20. Pet Sematary (1989)
The novel here is one of the best things King has written. It is just so dark and sad and unflinching in its dedication to its premise. His writing is so on point here in that special way only he can do. When he uses his fears and wrings a story out of them, there’s usually something special to come from it. Here, his fears of mortality and the constant fear a parent has for the safety of their child and the length’s they’ll go to protect them congeals into such a perfect package.
The movie doesn’t work in the same way. It does the thing that is a bit of a curse with these adaptations and stays too faithful to the book. But it also flies through the book too quickly so things don’t build naturally. Nothing really has weight to it the same way the book does.
It also has a bit of a casting issue with Dale Midkiff, who’s a bit of a blank slate here and doesn’t really capture the pain and sorrow within the role. It’s got a good tone and Fred Gwynne is great in his scenery-chewing Maine-accented role.
There are some good scares, a good ole gore gag with the Achilles heel cutting scene. There’s just too much connection to the book that it never is able to stand on its own. Also, the stuff with Zelda that seemingly every 80’s baby talks about like it’s some satanic nightmare bestowed upon their souls? It’s kinda goofy.
19. Creepshow 2 (1987)
We should be 13 entries deep into the never ending Creepshow franchise. There’s no reason other than the negligence of money men that this never turned into a series we could constantly rely on for anthological horrors. To the big screen what “The Twilight Zone” / “Tales from the Crypt” was on TV. But it wasn’t. And the blame can be laid at the feet of this movie.
It’s not really a bad movie. It’s got its pleasures within. But there is a significant drop in quality between the first entry and this one. It looks a lot cheaper and the movie runs a little too long, despite the shorter run time. It only has three segments and they don’t have the same flair or singularity to them to make the time move quickly. And the drop-off in directorial talent was huge, as Michael Gornick is so clearly not Romero.
That original movie really nailed the look of old EC comics of King’s and Romero’s youth. This kinda doesn’t. It tries, but just feels like a cheap knockoff. The shorts are King shorts and they got that feel to them, but are executed just short of really getting that voice down pat. The best short of the movie is “The Raft,” but even that just lacks a special something.
The acting isn’t as attuned to the tonal frequency as the film’s performances were. But it’s gotta be said that the movie is still a fun watch despite the drop-off. The wooden Indian short runs way too long, but just goes so goofy that you can’t hate it. The unkillable hitchhiker short is funny. Just the repetition kills. Even if the ending kinda tries for a twist that pulls the rug from under you, but it just ends up confusing.
Still, you could do much worse. Sadly, the cheapness of the producers hamfisted this movie and did it no favors. Even the unofficial sequel, “Tales from the Darkside” couldn’t right the ship completely. And the movie titled “Creepshow 3” is not actually a sequel in any way aside from the title. One day, maybe someone can do something with this. But we can be grateful that we got a masterpiece in the original and then a decent late-night watch in this sequel.

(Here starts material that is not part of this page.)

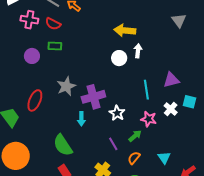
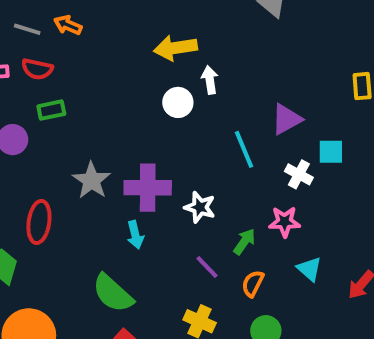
purple cross: (93, 97) -> (148, 188), turned 30
pink star: (149, 119) -> (285, 222), moved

18. The Running Man (1987)
Outside of the premise about a game show where contestants are hunted in a mass-produced Most Dangerous Game, almost nothing about this movie relates to anything in the book.
The book is a stark and sober and super depressing tale of a desperate man taking a huge risk to make money for his family is turned into a cartoon-ish satire about 80’s Hollywood culture. Arnold Schwarzenegger takes on the role of an everyman who is no longer an everyman but is a super noble superhero who is thrust into the limelight and takes the opportunity to take on the man.
This is a supremely cheesy movie. But holy crap is it fun as hell. And honestly, it is as prescient in its satire as the book was. It’s just so over the top and loud and colorful about it. This is so completely an Schwarzenegger vehicle in execution that its connection to King’s work is tenuous at best, so the voice is completely lost.
But where it loses that voice, it more than makes up for it in sheer originality. So that mix isn’t completely well done, but who cares? Richard Dawson takes a break from the “Family Feud” life to deliver a really great villainous performance as the evil game show host who represents the worst aspects of celebrity-driven culture, a performance that is so clearly influenced by Dawson’s life in the industry.
Looking down the rest of this list, this is the last most purely fun entry based on King’s work until the number one spot. Everything else is kinda heavy, which marks most of King’s work. Which may be a big problem with all the weaker ones, and it’s that they don’t get the weight of the narratives right so they end up being campy as hell. This one at least knows straight up that it’s not going for the book, so it just goes completely silly. It works. But hoo boy is it silly.
17. Secret Window (2004)
Right toward the end of the period in time when Johnny Depp could make good movies, we got this really solid thriller that rests entirely on Depp. We have to buy him as a low-key writer and that he could be a desperate dude haunted by a vindictive John Turturro, but we also have to believe the twist that he’s actually the mad killer.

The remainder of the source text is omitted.